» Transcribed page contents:
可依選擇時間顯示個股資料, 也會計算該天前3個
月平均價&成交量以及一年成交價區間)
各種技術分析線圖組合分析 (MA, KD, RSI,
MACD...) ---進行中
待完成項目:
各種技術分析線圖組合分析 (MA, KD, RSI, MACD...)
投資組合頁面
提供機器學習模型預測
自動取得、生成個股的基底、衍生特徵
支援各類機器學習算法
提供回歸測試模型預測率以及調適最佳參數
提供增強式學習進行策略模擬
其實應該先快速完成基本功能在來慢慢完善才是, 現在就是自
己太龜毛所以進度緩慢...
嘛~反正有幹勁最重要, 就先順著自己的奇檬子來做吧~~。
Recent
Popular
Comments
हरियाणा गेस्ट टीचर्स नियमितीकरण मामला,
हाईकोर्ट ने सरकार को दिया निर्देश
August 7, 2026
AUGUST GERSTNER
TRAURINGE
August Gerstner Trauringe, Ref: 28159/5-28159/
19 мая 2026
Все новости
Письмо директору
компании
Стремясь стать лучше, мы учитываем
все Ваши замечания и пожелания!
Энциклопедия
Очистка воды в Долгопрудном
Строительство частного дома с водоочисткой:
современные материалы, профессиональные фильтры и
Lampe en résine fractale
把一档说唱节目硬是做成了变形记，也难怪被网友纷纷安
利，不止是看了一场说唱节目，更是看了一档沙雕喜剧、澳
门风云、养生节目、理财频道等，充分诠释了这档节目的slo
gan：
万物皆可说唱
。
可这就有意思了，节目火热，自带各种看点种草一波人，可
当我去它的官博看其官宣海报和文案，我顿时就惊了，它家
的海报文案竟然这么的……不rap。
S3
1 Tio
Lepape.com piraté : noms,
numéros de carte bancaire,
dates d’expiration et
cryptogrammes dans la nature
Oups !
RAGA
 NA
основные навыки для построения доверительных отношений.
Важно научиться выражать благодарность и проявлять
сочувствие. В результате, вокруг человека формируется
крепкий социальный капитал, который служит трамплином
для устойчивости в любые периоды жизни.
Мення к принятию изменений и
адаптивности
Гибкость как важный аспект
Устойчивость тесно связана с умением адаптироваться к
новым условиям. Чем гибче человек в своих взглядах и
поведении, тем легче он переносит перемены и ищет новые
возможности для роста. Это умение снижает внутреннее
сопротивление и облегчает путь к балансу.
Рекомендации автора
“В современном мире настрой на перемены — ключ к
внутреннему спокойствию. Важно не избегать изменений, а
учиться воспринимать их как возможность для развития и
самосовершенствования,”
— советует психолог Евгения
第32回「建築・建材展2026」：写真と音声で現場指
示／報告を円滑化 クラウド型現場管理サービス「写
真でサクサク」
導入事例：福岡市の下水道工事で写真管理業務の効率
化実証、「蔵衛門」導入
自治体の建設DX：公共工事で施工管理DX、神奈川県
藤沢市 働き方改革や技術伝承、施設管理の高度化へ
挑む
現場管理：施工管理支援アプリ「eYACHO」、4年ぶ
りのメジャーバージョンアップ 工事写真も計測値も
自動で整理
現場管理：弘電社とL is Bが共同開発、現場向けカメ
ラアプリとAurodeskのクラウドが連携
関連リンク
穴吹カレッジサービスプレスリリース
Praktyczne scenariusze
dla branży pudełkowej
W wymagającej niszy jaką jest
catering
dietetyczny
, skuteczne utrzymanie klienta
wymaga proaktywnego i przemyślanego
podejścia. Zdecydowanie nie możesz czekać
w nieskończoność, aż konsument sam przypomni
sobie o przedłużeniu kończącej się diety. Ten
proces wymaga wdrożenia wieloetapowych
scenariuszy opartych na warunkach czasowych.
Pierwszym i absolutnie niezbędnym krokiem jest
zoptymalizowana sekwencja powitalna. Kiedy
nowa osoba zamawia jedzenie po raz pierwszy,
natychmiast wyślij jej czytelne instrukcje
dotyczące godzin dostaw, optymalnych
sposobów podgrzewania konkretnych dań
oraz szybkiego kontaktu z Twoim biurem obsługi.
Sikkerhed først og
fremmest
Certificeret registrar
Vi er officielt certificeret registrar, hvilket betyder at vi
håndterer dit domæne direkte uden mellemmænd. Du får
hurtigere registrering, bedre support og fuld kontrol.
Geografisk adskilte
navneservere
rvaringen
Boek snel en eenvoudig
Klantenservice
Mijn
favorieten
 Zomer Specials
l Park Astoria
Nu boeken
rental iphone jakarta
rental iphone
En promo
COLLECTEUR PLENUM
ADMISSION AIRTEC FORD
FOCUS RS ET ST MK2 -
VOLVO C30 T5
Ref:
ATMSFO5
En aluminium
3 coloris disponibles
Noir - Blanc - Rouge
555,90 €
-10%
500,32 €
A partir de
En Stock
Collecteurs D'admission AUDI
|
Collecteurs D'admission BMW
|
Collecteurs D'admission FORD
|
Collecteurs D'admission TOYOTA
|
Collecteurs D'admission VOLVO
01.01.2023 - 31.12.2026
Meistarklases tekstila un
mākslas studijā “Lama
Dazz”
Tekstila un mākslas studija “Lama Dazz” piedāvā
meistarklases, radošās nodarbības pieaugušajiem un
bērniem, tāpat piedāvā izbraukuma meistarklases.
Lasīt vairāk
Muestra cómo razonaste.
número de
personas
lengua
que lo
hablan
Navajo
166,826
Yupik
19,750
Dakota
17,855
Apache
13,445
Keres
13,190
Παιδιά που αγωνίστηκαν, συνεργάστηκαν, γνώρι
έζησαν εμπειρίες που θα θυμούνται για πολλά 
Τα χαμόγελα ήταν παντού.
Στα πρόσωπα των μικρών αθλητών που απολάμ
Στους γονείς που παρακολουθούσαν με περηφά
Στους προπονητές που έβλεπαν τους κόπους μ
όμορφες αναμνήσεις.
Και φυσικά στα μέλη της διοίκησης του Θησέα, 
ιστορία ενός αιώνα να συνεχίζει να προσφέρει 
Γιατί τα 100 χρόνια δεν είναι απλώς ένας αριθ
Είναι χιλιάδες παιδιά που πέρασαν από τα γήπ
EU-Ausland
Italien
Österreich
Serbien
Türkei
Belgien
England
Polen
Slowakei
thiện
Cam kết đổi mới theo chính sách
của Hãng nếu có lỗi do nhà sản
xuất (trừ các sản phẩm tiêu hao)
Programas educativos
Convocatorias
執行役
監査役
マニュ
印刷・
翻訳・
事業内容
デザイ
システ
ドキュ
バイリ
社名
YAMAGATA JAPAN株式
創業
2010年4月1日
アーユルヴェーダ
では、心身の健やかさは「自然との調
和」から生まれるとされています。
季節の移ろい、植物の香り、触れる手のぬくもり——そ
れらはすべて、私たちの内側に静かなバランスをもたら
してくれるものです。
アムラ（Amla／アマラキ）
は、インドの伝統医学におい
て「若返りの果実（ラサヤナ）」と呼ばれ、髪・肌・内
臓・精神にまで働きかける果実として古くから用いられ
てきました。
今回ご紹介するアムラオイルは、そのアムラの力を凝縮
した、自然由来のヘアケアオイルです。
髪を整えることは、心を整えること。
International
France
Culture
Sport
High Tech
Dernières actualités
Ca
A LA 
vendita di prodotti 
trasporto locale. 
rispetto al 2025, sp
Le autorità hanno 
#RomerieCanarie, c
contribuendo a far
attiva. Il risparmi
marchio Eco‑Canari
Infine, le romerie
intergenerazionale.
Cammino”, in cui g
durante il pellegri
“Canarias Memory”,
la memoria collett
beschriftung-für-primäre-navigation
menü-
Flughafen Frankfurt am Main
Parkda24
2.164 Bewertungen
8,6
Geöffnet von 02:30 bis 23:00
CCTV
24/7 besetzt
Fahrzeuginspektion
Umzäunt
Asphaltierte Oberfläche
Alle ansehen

» Task brief:
Copy each record from above without leaving any out.

» Written reply:
可依選擇時間顯示個股資料, 也會計算該天前3個
月平均價&成交量以及一年成交價區間)
各種技術分析線圖組合分析 (MA, KD, RSI,
MACD...) ---進行中
待完成項目:
各種技術分析線圖組合分析 (MA, KD, RSI, MACD...)
投資組合頁面
提供機器學習模型預測
自動取得、生成個股的基底、衍生特徵
支援各類機器學習算法
提供回歸測試模型預測率以及調適最佳參數
提供增強式學習進行策略模擬
其實應該先快速完成基本功能在來慢慢完善才是, 現在就是自
己太龜毛所以進度緩慢...
嘛~反正有幹勁最重要, 就先順著自己的奇檬子來做吧~~。
Recent
Popular
Comments
हरियाणा गेस्ट टीचर्स नियमितीकरण मामला,
हाईकोर्ट ने सरकार को दिया निर्देश
August 7, 2026
AUGUST GERSTNER
TRAURINGE
August Gerstner Trauringe, Ref: 28159/5-28159/
19 мая 2026
Все новости
Письмо директору
компании
Стремясь стать лучше, мы учитываем
все Ваши замечания и пожелания!
Энциклопедия
Очистка воды в Долгопрудном
Строительство частного дома с водоочисткой:
современные материалы, профессиональные фильтры и
Lampe en résine fractale
把一档说唱节目硬是做成了变形记，也难怪被网友纷纷安
利，不止是看了一场说唱节目，更是看了一档沙雕喜剧、澳
门风云、养生节目、理财频道等，充分诠释了这档节目的slo
gan：
万物皆可说唱
。
可这就有意思了，节目火热，自带各种看点种草一波人，可
当我去它的官博看其官宣海报和文案，我顿时就惊了，它家
的海报文案竟然这么的……不rap。
S3
1 Tio
Lepape.com piraté : noms,
numéros de carte bancaire,
dates d’expiration et
cryptogrammes dans la nature
Oups !
RAGA
 NA
основные навыки для построения доверительных отношений.
Важно научиться выражать благодарность и проявлять
сочувствие. В результате, вокруг человека формируется
крепкий социальный капитал, который служит трамплином
для устойчивости в любые периоды жизни.
Мення к принятию изменений и
адаптивности
Гибкость как важный аспект
Устойчивость тесно связана с умением адаптироваться к
новым условиям. Чем гибче человек в своих взглядах и
поведении, тем легче он переносит перемены и ищет новые
возможности для роста. Это умение снижает внутреннее
сопротивление и облегчает путь к балансу.
Рекомендации автора
“В современном мире настрой на перемены — ключ к
внутреннему спокойствию. Важно не избегать изменений, а
учиться воспринимать их как возможность для развития и
самосовершенствования,”
— советует психолог Евгения
第32回「建築・建材展2026」：写真と音声で現場指
示／報告を円滑化 クラウド型現場管理サービス「写
真でサクサク」
導入事例：福岡市の下水道工事で写真管理業務の効率
化実証、「蔵衛門」導入
自治体の建設DX：公共工事で施工管理DX、神奈川県
藤沢市 働き方改革や技術伝承、施設管理の高度化へ
挑む
現場管理：施工管理支援アプリ「eYACHO」、4年ぶ
りのメジャーバージョンアップ 工事写真も計測値も
自動で整理
現場管理：弘電社とL is Bが共同開発、現場向けカメ
ラアプリとAurodeskのクラウドが連携
関連リンク
穴吹カレッジサービスプレスリリース
Praktyczne scenariusze
dla branży pudełkowej
W wymagającej niszy jaką jest
catering
dietetyczny
, skuteczne utrzymanie klienta
wymaga proaktywnego i przemyślanego
podejścia. Zdecydowanie nie możesz czekać
w nieskończoność, aż konsument sam przypomni
sobie o przedłużeniu kończącej się diety. Ten
proces wymaga wdrożenia wieloetapowych
scenariuszy opartych na warunkach czasowych.
Pierwszym i absolutnie niezbędnym krokiem jest
zoptymalizowana sekwencja powitalna. Kiedy
nowa osoba zamawia jedzenie po raz pierwszy,
natychmiast wyślij jej czytelne instrukcje
dotyczące godzin dostaw, optymalnych
sposobów podgrzewania konkretnych dań
oraz szybkiego kontaktu z Twoim biurem obsługi.
Sikkerhed først og
fremmest
Certificeret registrar
Vi er officielt certificeret registrar, hvilket betyder at vi
håndterer dit domæne direkte uden mellemmænd. Du får
hurtigere registrering, bedre support og fuld kontrol.
Geografisk adskilte
navneservere
rvaringen
Boek snel en eenvoudig
Klantenservice
Mijn
favorieten
 Zomer Specials
l Park Astoria
Nu boeken
rental iphone jakarta
rental iphone
En promo
COLLECTEUR PLENUM
ADMISSION AIRTEC FORD
FOCUS RS ET ST MK2 -
VOLVO C30 T5
Ref:
ATMSFO5
En aluminium
3 coloris disponibles
Noir - Blanc - Rouge
555,90 €
-10%
500,32 €
A partir de
En Stock
Collecteurs D'admission AUDI
|
Collecteurs D'admission BMW
|
Collecteurs D'admission FORD
|
Collecteurs D'admission TOYOTA
|
Collecteurs D'admission VOLVO
01.01.2023 - 31.12.2026
Meistarklases tekstila un
mākslas studijā “Lama
Dazz”
Tekstila un mākslas studija “Lama Dazz” piedāvā
meistarklases, radošās nodarbības pieaugušajiem un
bērniem, tāpat piedāvā izbraukuma meistarklases.
Lasīt vairāk
Muestra cómo razonaste.
número de
personas
lengua
que lo
hablan
Navajo
166,826
Yupik
19,750
Dakota
17,855
Apache
13,445
Keres
13,190
Παιδιά που αγωνίστηκαν, συνεργάστηκαν, γνώρι
έζησαν εμπειρίες που θα θυμούνται για πολλά 
Τα χαμόγελα ήταν παντού.
Στα πρόσωπα των μικρών αθλητών που απολάμ
Στους γονείς που παρακολουθούσαν με περηφά
Στους προπονητές που έβλεπαν τους κόπους μ
όμορφες αναμνήσεις.
Και φυσικά στα μέλη της διοίκησης του Θησέα, 
ιστορία ενός αιώνα να συνεχίζει να προσφέρει 
Γιατί τα 100 χρόνια δεν είναι απλώς ένας αριθ
Είναι χιλιάδες παιδιά που πέρασαν από τα γήπ
EU-Ausland
Italien
Österreich
Serbien
Türkei
Belgien
England
Polen
Slowakei
thiện
Cam kết đổi mới theo chính sách
của Hãng nếu có lỗi do nhà sản
xuất (trừ các sản phẩm tiêu hao)
Programas educativos
Convocatorias
執行役
監査役
マニュ
印刷・
翻訳・
事業内容
デザイ
システ
ドキュ
バイリ
社名
YAMAGATA JAPAN株式
創業
2010年4月1日
アーユルヴェーダ
では、心身の健やかさは「自然との調
和」から生まれるとされています。
季節の移ろい、植物の香り、触れる手のぬくもり——そ
れらはすべて、私たちの内側に静かなバランスをもたら
してくれるものです。
アムラ（Amla／アマラキ）
は、インドの伝統医学におい
て「若返りの果実（ラサヤナ）」と呼ばれ、髪・肌・内
臓・精神にまで働きかける果実として古くから用いられ
てきました。
今回ご紹介するアムラオイルは、そのアムラの力を凝縮
した、自然由来のヘアケアオイルです。
髪を整えることは、心を整えること。
International
France
Culture
Sport
High Tech
Dernières actualités
Ca
A LA 
vendita di prodotti 
trasporto locale. 
rispetto al 2025, sp
Le autorità hanno 
#RomerieCanarie, c
contribuendo a far
attiva. Il risparmi
marchio Eco‑Canari
Infine, le romerie
intergenerazionale.
Cammino”, in cui g
durante il pellegri
“Canarias Memory”,
la memoria collett
beschriftung-für-primäre-navigation
menü-
Flughafen Frankfurt am Main
Parkda24
2.164 Bewertungen
8,6
Geöffnet von 02:30 bis 23:00
CCTV
24/7 besetzt
Fahrzeuginspektion
Umzäunt
Asphaltierte Oberfläche
Alle ansehen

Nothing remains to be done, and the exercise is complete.